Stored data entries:
--*--
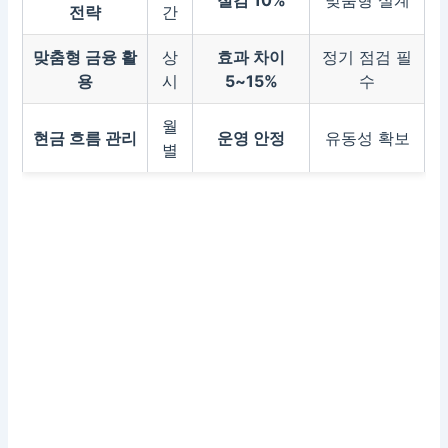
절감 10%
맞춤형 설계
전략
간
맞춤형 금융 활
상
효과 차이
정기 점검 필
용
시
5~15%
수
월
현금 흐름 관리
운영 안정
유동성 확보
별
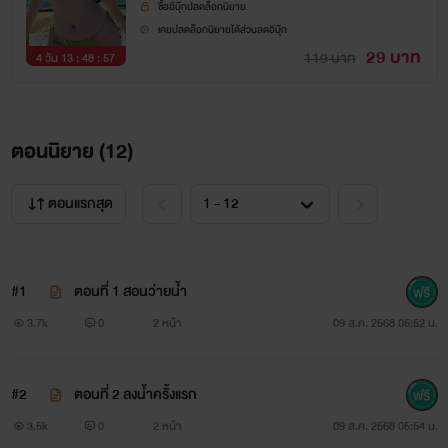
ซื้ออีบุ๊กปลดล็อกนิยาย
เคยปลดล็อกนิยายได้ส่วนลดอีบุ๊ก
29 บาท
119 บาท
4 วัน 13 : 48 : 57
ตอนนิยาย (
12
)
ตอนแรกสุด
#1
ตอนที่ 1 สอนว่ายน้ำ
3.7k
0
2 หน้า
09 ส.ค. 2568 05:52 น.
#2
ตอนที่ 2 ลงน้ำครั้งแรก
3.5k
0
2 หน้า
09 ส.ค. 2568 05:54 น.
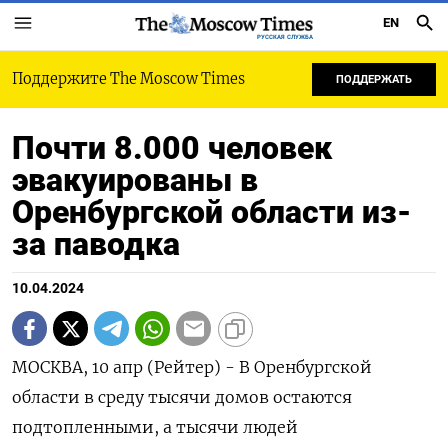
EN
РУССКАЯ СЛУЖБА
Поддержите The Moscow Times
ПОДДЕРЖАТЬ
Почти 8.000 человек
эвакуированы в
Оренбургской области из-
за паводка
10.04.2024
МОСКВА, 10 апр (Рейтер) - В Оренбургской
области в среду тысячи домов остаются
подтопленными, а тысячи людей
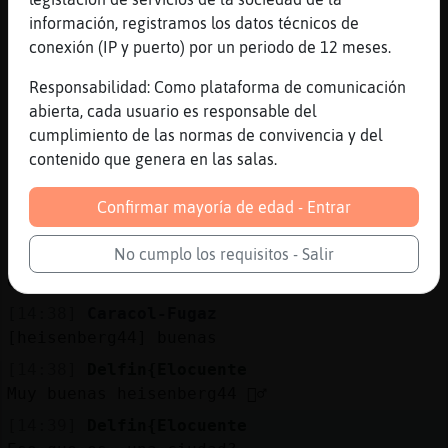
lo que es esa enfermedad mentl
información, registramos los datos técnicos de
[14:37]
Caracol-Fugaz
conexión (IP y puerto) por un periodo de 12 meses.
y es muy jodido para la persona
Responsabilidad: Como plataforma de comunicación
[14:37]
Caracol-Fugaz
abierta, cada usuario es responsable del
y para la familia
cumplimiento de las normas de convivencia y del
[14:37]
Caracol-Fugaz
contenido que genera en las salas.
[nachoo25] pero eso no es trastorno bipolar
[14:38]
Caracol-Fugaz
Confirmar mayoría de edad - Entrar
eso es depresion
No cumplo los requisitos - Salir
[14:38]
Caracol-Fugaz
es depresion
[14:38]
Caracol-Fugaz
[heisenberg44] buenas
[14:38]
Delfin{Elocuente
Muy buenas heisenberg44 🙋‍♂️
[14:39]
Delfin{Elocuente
--*--
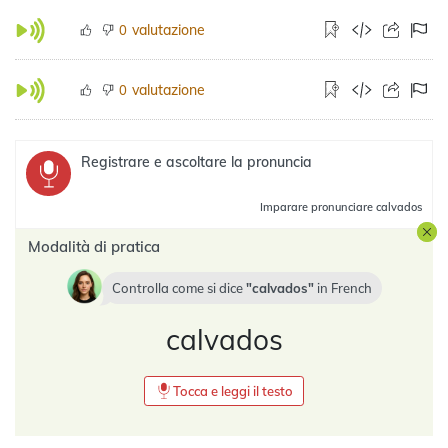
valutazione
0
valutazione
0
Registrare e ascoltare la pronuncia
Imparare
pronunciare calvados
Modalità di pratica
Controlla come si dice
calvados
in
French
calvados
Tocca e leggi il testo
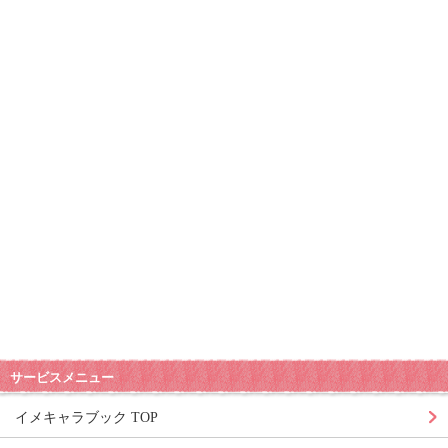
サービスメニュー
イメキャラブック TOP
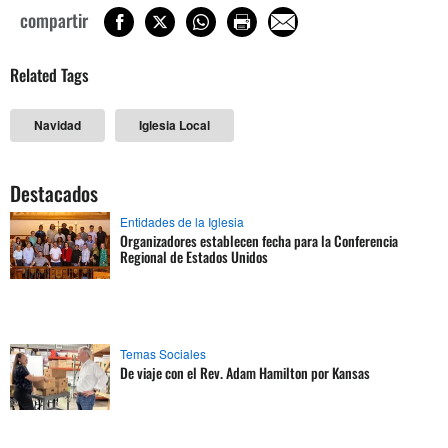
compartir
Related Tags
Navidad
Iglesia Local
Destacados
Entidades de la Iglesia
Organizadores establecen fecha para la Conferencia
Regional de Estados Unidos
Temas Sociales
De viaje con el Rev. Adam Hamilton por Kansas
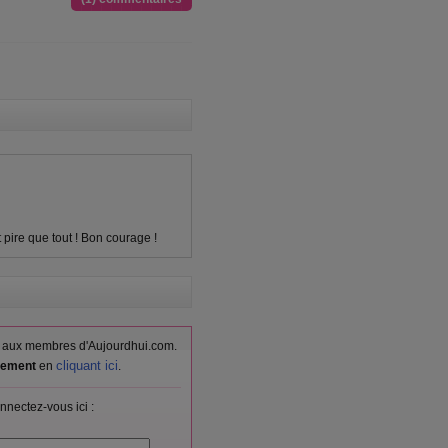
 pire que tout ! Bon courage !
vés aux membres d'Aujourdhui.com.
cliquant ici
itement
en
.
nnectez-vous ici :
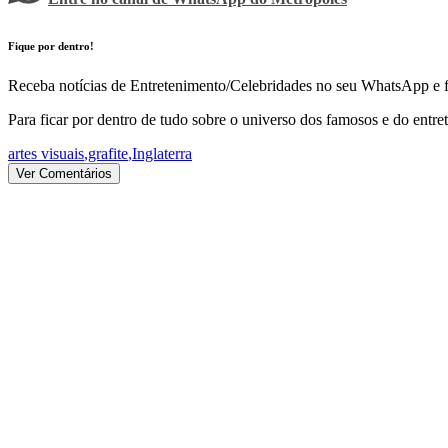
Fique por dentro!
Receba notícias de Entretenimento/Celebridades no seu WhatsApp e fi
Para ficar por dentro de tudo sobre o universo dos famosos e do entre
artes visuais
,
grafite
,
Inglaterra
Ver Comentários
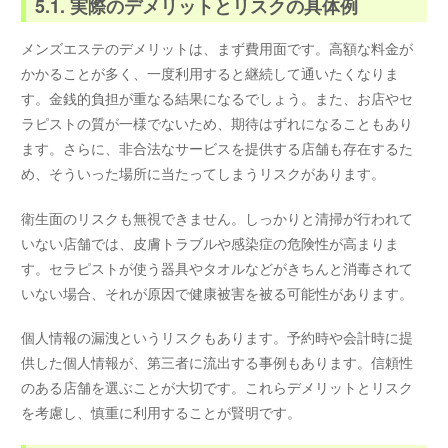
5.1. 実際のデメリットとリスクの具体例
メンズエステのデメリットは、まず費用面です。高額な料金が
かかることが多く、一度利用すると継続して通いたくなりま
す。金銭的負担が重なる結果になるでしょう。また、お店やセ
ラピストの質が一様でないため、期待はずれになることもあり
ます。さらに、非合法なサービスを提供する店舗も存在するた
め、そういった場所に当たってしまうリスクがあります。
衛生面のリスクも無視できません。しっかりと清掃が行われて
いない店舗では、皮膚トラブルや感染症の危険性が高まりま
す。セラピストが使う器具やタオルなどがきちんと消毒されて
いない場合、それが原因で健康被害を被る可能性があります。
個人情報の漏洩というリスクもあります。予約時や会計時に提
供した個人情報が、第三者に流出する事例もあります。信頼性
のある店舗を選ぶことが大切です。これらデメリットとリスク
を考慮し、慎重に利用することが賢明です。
--*--
◆ Problem statement ◆
Run a filter over the data above and keep each line that contains the word "Iglesia".

◆ Output of the task ◆
Iglesia Local
Entidades de la Iglesia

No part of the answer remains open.